Assignment:
Give a verbatim copy of the data, leaving the pictures out.

** Exercise data follows **

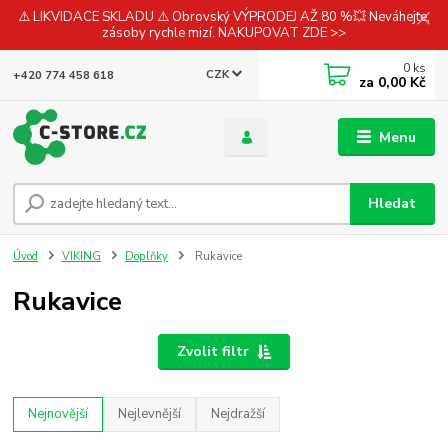
⚠️ LIKVIDACE SKLADU ⚠️ Obrovský VÝPRODEJ AŽ 80 %💥 Neváhejte,
zásoby rychle mizí. NAKUPOVAT ZDE >>
0
ks
CZK
+420 774 458 618
za
0,00 Kč
Menu
Hledat
Úvod
VIKING
Doplňky
Rukavice
Rukavice
Zvolit filtr
Nejnovější
Nejlevnější
Nejdražší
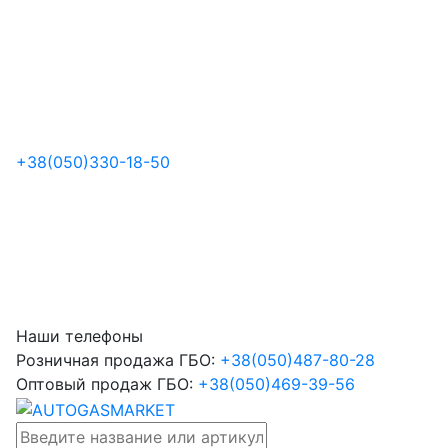
+38
(050)
330-18-50
Наши телефоны
Розничная продажа ГБО:
+38
(050)
487-80-28
Оптовый продаж ГБО:
+38
(050)
469-39-56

** End of Exercise data **

Expected answer:
⚠️ LIKVIDACE SKLADU ⚠️ Obrovský VÝPRODEJ AŽ 80 %💥 Neváhejte,
zásoby rychle mizí. NAKUPOVAT ZDE >>
0
ks
CZK
+420 774 458 618
za
0,00 Kč
Menu
Hledat
Úvod
VIKING
Doplňky
Rukavice
Rukavice
Zvolit filtr
Nejnovější
Nejlevnější
Nejdražší
+38
(050)
330-18-50
Наши телефоны
Розничная продажа ГБО:
+38
(050)
487-80-28
Оптовый продаж ГБО:
+38
(050)
469-39-56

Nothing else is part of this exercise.